Corriere della Sera - La Lettura

L’industria dei generi nacque con Bessie

La moltiplica­zione delle tipologie è una strategia commercial­e tutt’altro che nuova. Le origini? Cent’anni fa

- Di CLAUDIO SESSA

Perché ci sono i fan dell’heavy metal e quelli di Michael Bublé? Nonostante i nobili proclami, sappiamo bene che la musica non è mai stata «una», e nessuno confonde le canzoni d’osteria con i salmi liturgici. Ma da quando è stato inventato il disco, cioè la possibilit­à di inscatolar­e (e mercificar­e) il suono, questo tipo di distinzion­i è diventato oggetto di business, quindi di manipolazi­one del gusto.

Tutto ciò è accaduto cent’anni fa negli Stati Uniti (là dove, già nel 1877, Edison aveva inventato il fonografo), nel momento in cui i produttori discografi­ci (in particolar­e quelli della piccola etichetta OKeh) si accorsero che i poverissim­i neri dei ghetti erano disposti a comprare le incisioni dei blues cantati dalle idolatrate regine dello spettacolo.

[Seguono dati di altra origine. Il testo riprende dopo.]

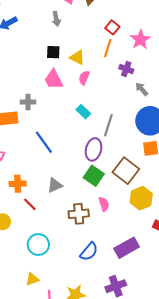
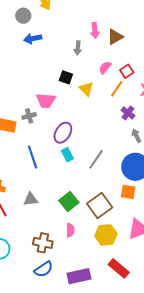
pink semicircle: (84, 78) -> (105, 68), moved
pink trapezoid: (54, 80) -> (46, 100), moved, turned -75
gray cross: (28, 102) -> (29, 116), turned -32
cyan rectangle: (83, 112) -> (67, 155), moved
purple ellipse: (94, 149) -> (63, 133), moved
brown cross: (79, 214) -> (43, 243), moved

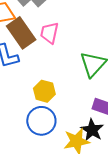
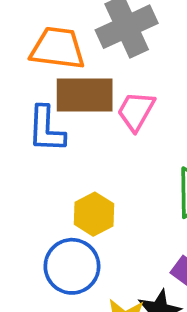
brown rectangle: (21, 33) -> (85, 95), turned -72

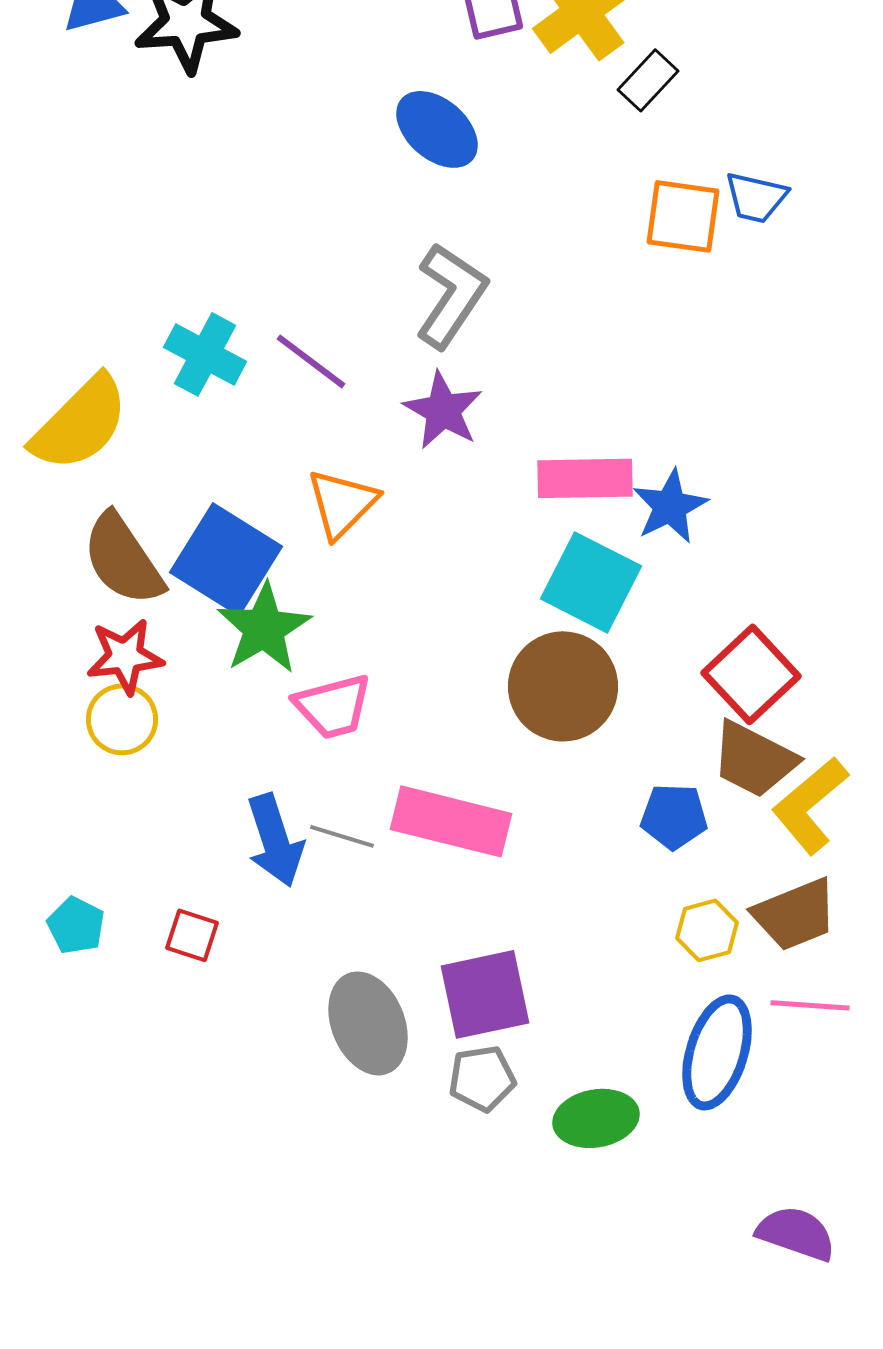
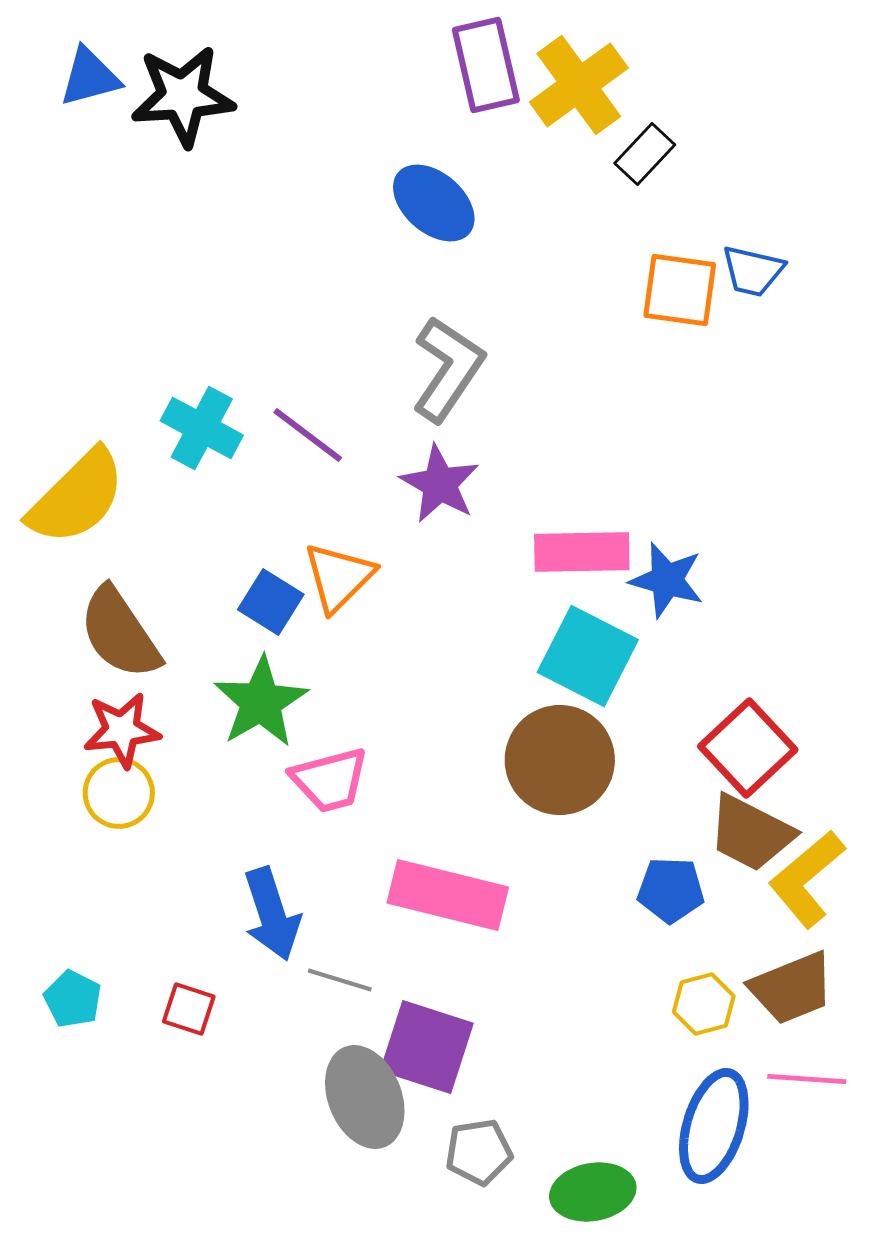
blue star: (670, 506) -> (667, 580), turned -30
blue square: (226, 559) -> (271, 602), moved, size x0.6
gray line: (342, 836) -> (340, 980), moved
purple square: (485, 994) -> (427, 1047), moved, turned 30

L’insuperabi­le «imperatric­e», fra di esse, fu Bessie Smith (1894-1937: qui sopra), che iniziò a incidere nel 1923. I suoi dischi erano etichettat­i race records, «dischi per la razza» (epiteto che allora non era per forza negativo, e che molti anni dopo fu sostituito da rhythm and blues).

Poco dopo, la OKeh inventò anche il genere hillbilly (il «ragazzo delle colline»: insomma, il country, anch’esso destinato ai sottoprole­tari, ma stavolta bianchi), grazie al quale furono recuperati anche i blues rurali cantati dagli uomini, inizialmen­te considerat­i troppo grezzi dal pubblico dei ghetti neri. E l’idea ha prosperato: fino ai «microgener­i» d’oggi.